追求卓越 • 灵感之源 • 学术责任• 奉献精神

组织管理研究

《组织管理研究》特刊征稿|Artificial Intelligence in Organizational Behavior and Human Resource Management Research: Opportunities and Challenges

CALL FOR PROPOSALS 

Management and Organization Review

Special Issue on ‘Artificial Intelligence in Organizational Behavior and Human Resource Management Research: Opportunities and Challenges’

Guest Editors

Xiao-Yun Xie1, Long Zhang2, Lin Wang3, Kaifeng Jiang4, and Kai Chi Yam5

1Zhejiang University, 2Hunan University3Sun Yet-San University4The Ohio-State University, and 5National University of Singapore

Proposal Submission Deadline: September 25, 2024

Paper Submission Deadline: April 30, 2025

Special Issue Theme Background

Artificial Intelligence (AI), or algorithmic-based applications handling cognitive functions associated with humans, has become an indispensable part of modern organizations globally (Anthony et al., 2023; Benbya et al., 2020; Pietronudo et al., 2022). Diverse forms of AI, such as robotic process automation, deep learning algorithms, natural language processing, and computer vision techniques, not only empower managers with data-driven decision-making abilities (Shrestha et al., 2019), but also transform organizational capabilities and procedures (Borges et al., 2021; Raisch & Krakowski, 2021). Recently, generative AI like large-language models has attracted considerate attention (Grimes et al., 2023). This latest advancement challenges organization to align their strategies with the rapidly evolving field of AI,opening up new possibilities for problem solving, creativity, and work design within organizations (Anthony et al., 2023; Li et al., 2021; Paschen et al., 2020; Raisch & Fomina, 2023). For example, ChatGPT can generate new ideas and solutions in response to prompts provided by users (Budhwar et al., 2023). Therefore, the evolution and application of AI present fresh opportunities and challenges for strategic management, organizational behavior and human resource management (OBHRM), and other management and organization areas (Borges et al., 2021; Budhwar et al., 2023; Korzynski et al., 2023). This special issue, together with the special issue on ‘Opportunities and Challenges of Artificial Intelligence in Strategic Management and Organizational Innovation: New Theories, Perspectives, and Evidence’, seeks to delve into the myriad ways through which AI reshapes the landscape of management and organization research across various contexts, especially in China. 

Existing studies about AI in OBHRM show that although AI has the potential to enrich work design (Parent-Rocheleau & Parker, 2022), enhance management capabilities (Anthony et al., 2023), improve employer-worker relations (Kellogg et al., 2020), and enable creativity (Jia et al., 2023), it also comes with challenges. For example, being exposed to AI can lead to increased employee job insecurity (Yam et al., 2023), reduced employee team identity (Savela et al., 2020) and well-being (Kinowska & Sienkiewicz, 2023). Whereas these insights are valuable, the literature remains largely silent on emerging issues stemming from the rapid advancement of AI capabilities. For instance, with the widespread usage of AI, the central role of ‘social beings’ in traditional organizational management has been weakened (Budhwar et al., 2023; Mariani, Machado, & Nambisan, 2023). Managers are faced with the challenge of not only effectively managing ‘AI employees’ but also facilitating interactions between humans and AIs (Curchod et al., 2020; Haefner et al., 2021; Nishant et al., 2020). Furthermore, unlike conventional technological tools, AI gradually undertakes both cognitive and physical tasks, thereby fundamentally altering the nature of work by changing both its content and execution methods(Raisch & Krakowski, 2021). Due to the invisibility, inscrutability and constant change of AI, tension arises about how human employees make sense of AI and develop skills to collaborate with AI-related technologies in their work (Anthony et al., 2023). 
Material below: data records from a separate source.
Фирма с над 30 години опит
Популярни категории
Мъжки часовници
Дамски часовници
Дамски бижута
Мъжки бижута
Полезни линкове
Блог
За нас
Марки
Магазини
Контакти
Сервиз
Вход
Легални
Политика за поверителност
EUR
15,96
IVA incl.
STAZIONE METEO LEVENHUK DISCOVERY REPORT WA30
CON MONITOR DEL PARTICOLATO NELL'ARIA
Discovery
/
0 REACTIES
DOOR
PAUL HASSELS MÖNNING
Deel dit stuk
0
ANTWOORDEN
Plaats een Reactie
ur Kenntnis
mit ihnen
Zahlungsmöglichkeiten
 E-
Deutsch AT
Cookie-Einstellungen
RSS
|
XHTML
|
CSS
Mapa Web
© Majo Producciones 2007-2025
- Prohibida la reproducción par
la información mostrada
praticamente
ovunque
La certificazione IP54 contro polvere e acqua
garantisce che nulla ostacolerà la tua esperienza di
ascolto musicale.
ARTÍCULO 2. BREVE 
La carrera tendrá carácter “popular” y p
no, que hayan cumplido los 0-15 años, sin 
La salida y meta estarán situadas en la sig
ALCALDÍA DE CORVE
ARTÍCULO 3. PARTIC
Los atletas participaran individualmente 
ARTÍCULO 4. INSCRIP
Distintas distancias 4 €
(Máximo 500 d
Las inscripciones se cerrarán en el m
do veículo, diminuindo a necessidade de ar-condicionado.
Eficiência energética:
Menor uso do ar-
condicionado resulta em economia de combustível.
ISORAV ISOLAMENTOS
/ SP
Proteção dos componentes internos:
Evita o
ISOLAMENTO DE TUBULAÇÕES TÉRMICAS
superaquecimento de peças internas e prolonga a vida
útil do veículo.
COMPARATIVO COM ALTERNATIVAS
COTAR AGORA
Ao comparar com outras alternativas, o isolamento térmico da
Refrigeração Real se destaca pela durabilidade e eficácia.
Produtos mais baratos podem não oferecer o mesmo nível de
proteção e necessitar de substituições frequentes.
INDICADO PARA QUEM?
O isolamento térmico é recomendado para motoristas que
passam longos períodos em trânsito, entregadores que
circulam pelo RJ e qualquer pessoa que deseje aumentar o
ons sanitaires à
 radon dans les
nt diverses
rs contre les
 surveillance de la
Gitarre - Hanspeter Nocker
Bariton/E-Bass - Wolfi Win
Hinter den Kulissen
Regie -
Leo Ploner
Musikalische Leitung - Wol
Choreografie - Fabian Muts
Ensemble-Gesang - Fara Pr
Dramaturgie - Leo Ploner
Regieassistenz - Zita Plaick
More intriguingly, beyond serving as a mere tool to assist human employees in their work, AI can also manifest itself in novel forms as team members (Jia et al., 2023; McNeese et al., 2021) or even assumes leadership roles (De Cremer, 2020). This presence of AI redefines team dynamics with respect to structural arrangements, communication patterns, and interpersonal relationships, and ultimately, team outcomes. Additionally, AI has progressively infiltrated various HRM procedures, increasingly assuming significant responsibilities such as layoff decision-making (Budhwar et al., 2023; Korzynski et al., 2023). Finally, current studies predominantly focus on examining the effects of AI at the individual level (Yam et al., 2023) and are largely conceptual (Malik et al., 2023; Raisch & Krakowski, 2021) or based on laboratory experiments (Ahn et al., 2022; Gonzalez et al., 2022). Such studies may not fully reflect the real-world complexities and practical challenges associated with implementing AI in real work environments and demonstrating the utility of AI-related technologies at the organizational level. This is particularly relevant in the context of China, where the use of AI has increased exponentially relative to other developed economies. Robot density, for example, has more than quadrupled from 2015 to 2020 (IFR, 2021). Likewise, extant research on AI has predominantly taken a WEIRD perspective (Liu et al., 2023), whereas cross-cultural perspectives of the application and perception of AI are largely missing (Yam et al., 2023).  

Recognizing AI’s potential to reshape and refine the management discipline, the Business Administration Division of the Department of Management Sciences in the National Natural Science Foundation of China (NSFC) has consistently advocated for the integration of AI into management and organization research. Recently, a series of key projects of NSFC that focus on fundamental research and frontier topics in AI-driven management have been announced, aiming to propel the evolution of the management discipline. In alignment with these initiatives, this special issue aims to ignite a robust dialogue on how AI is transforming the research and practice of OBHRM, and what this means for the future of organization management.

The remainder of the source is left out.